We then employed the Multi-Island Genetic Algorithm (Multi-Island GA) to optimize the surrogate model, aiming to minimize shrinkage volume. After 1000 iterations, the algorithm converged to an optimal solution: pouring temperature of 1549.5°C, ambient temperature of 50.45°C, and thermal emissivity of 0.686. At these settings, the predicted shrinkage volume was 12.721 cm³, which was validated through an additional simulation. This represents a significant improvement over initial trials, highlighting the platform’s effectiveness in identifying optimal parameters for lost wax investment casting.
The efficiency gains from using our platform are substantial. Traditionally, conducting 24 simulation trials manually would require approximately 24 hours, considering setup, execution, and analysis time. With our integrated approach, the entire process—including DOE generation, parallel simulation, result extraction, and optimization—was completed in just 2 hours, representing a 91.66% reduction in time. This acceleration is achieved through automation and parallel computing, which are essential for handling the complexities of lost wax investment casting, such as multiple iterations and large datasets. The platform’s ability to automate repetitive tasks and leverage high-performance computing resources makes it a powerful tool for industrial applications, where rapid prototyping and cost reduction are critical.
In terms of practical validation, the optimized parameters were applied in a production environment for the turbine guide component.

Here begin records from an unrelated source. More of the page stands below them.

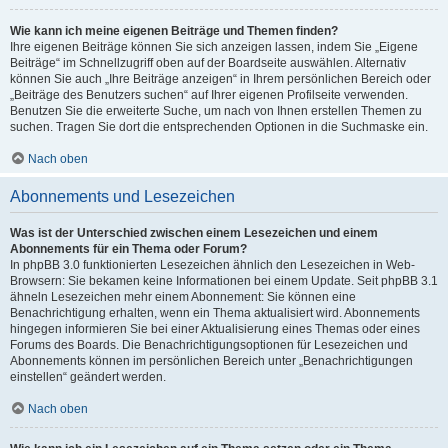
Wie kann ich meine eigenen Beiträge und Themen finden?
Ihre eigenen Beiträge können Sie sich anzeigen lassen, indem Sie „Eigene
Beiträge“ im Schnellzugriff oben auf der Boardseite auswählen. Alternativ
können Sie auch „Ihre Beiträge anzeigen“ in Ihrem persönlichen Bereich oder
„Beiträge des Benutzers suchen“ auf Ihrer eigenen Profilseite verwenden.
Benutzen Sie die erweiterte Suche, um nach von Ihnen erstellen Themen zu
suchen. Tragen Sie dort die entsprechenden Optionen in die Suchmaske ein.
Nach oben
Abonnements und Lesezeichen
Was ist der Unterschied zwischen einem Lesezeichen und einem
Abonnements für ein Thema oder Forum?
In phpBB 3.0 funktionierten Lesezeichen ähnlich den Lesezeichen in Web-
Browsern: Sie bekamen keine Informationen bei einem Update. Seit phpBB 3.1
ähneln Lesezeichen mehr einem Abonnement: Sie können eine
Benachrichtigung erhalten, wenn ein Thema aktualisiert wird. Abonnements
hingegen informieren Sie bei einer Aktualisierung eines Themas oder eines
Forums des Boards. Die Benachrichtigungsoptionen für Lesezeichen und
Abonnements können im persönlichen Bereich unter „Benachrichtigungen
einstellen“ geändert werden.
Nach oben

The resulting castings underwent X-ray inspection and met the HB20040-2011 standard for aerospace-grade superalloy castings, with minimal defects. This success demonstrates the platform’s reliability in translating virtual optimizations to real-world lost wax investment casting processes. The integration of simulation and optimization not only enhances quality but also supports sustainable manufacturing by reducing material waste and energy consumption.

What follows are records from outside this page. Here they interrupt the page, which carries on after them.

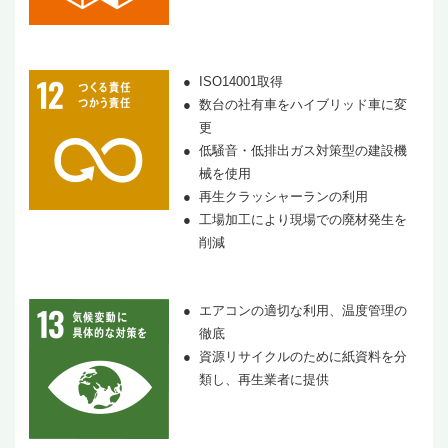
ISO14001取得
数台の社有車をハイブリッド車に変
更
低騒音・低排出ガス対策型の建設機
械を使用
再生クラッシャーランの利用
工場加工により現場での廃材発生を
削減
エアコンの適切な利用、温度管理の
徹底
資源リサイクルのために紙資料を分
類し、再生業者に提供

Looking ahead, we plan to expand the platform’s capabilities by incorporating more advanced machine learning algorithms and real-time data from sensors in casting facilities. This will enable adaptive control and further refinement of lost wax investment casting processes. Additionally, we aim to include more material systems and defect types, such as hot tearing and misruns, to broaden the platform’s applicability. The ongoing development aligns with the goals of Materials Genome Initiative, promoting data-driven innovation in materials engineering.
In conclusion, our integrated computational platform represents a significant advancement in the optimization of lost wax investment casting processes. By combining DOE, finite element simulation, surrogate modeling, and multi-objective optimization, we have created a system that reduces reliance on empirical methods and accelerates process development. The case study on the turbine guide component underscores the platform’s ability to minimize defects like shrinkage porosity while drastically cutting computational time. As industries move towards smarter manufacturing, such tools will play a pivotal role in enhancing efficiency, quality, and sustainability in lost wax investment casting and beyond.